Ira Hutchinson, founding director of Roundtable Associates, praised Cole as "a man of positive influence in a field that had seldom been explored by blacks."

Cole retired in 1976, but remains active as director of a golf team and chairman of the Committee to Save the Langston Golf Course, which is trying to keep the city from turning part of the Northeast golf facility into a parking lot.

Fencing a Family Affair

By now, fencing has become a family sport in the Calabia household, but it all started when Alison Calabia, 14, took up fencing 5 1/2 years ago at the Chevy Chase Fencing Club.

Her coach, Raymond Finkleman, said he saw great promise in her. And, sure enough, she has gone on to win nearly 40 medals in tournaments from Englewood, N.J., to Chicago. Her latest: a bronze at the Capitol Division championship in College Park.

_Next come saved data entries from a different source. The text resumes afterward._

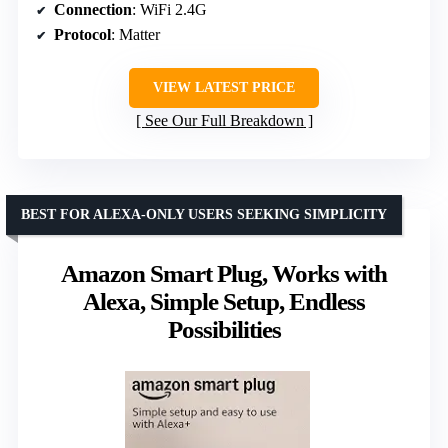
Connection
: WiFi 2.4G
Protocol
: Matter
VIEW LATEST PRICE
See Our Full Breakdown
BEST FOR ALEXA-ONLY USERS SEEKING SIMPLICITY
Amazon Smart Plug, Works with
Alexa, Simple Setup, Endless
Possibilities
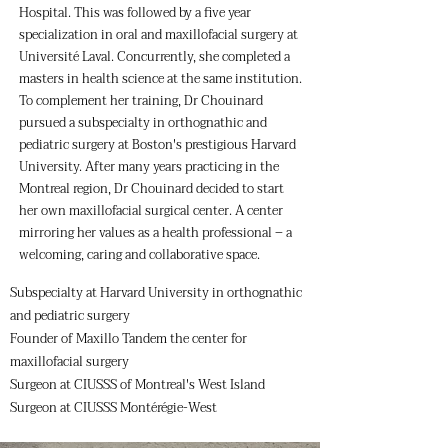
Hospital. This was followed by a five year
specialization in oral and maxillofacial surgery at
Université Laval. Concurrently, she completed a
masters in health science at the same institution.
To complement her training, Dr Chouinard
pursued a subspecialty in orthognathic and
pediatric surgery at Boston's prestigious Harvard
University. After many years practicing in the
Montreal region, Dr Chouinard decided to start
her own maxillofacial surgical center. A center
mirroring her values as a health professional – a
welcoming, caring and collaborative space.
Subspecialty at Harvard University in orthognathic
and pediatric surgery
Founder of Maxillo Tandem the center for
maxillofacial surgery
Surgeon at CIUSSS of Montreal's West Island
Surgeon at CIUSSS Montérégie-West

Alison, who just finished eighth grade at Deal Junior High, practices four times a week and has set her sights on the Olympics. The fun of fencing, she said, is its mental challenge. "It's the best feeling to know that I've done something well -- cleanly, correctly, smoothly."

Her enthusiasm inspired her father, Tino Calabia, to take up the sport. She also has influenced her two older brothers, who have garnered some impressive honors themselves.

Last month, Christopher Calabia, 22, a recent graduate of the University of Virginia, won a gold medal in the men's foil event at the Capitol Games at American University. And Ted Calabia, 18, a student at the College of William and Mary, took the men's bronze at the Virginia State Games.

Young Scientists Honored

Daveena White and Damon Williams, both of Jefferson Junior High School, recently won the Kaiser Permanente Science Award for their entries in the D.C. Science Fair.

Daveena, a ninth-grader who studied the capacity of human lungs, used her classmates as subjects, comparing how much air boys could hold in their lungs with how much girls could hold.

Daveena plans to pursue a career in business management, and her favorite subjects are science and math.

Her project was selected to go to the National Science Fair at H.D. Woodson High School in Southeast. She won awards for her project there as well. "I felt very proud when my project won. I definitely plan on entering one next year too," Daveena said.

Damon, a seventh-grader, did his project on calorimetry. He measured calories in fruit, and compared nutrition and absorption.

Daveena and Damon were selected from 50 students who entered projects in the health and science field, and were given plaques and $100 savings bonds.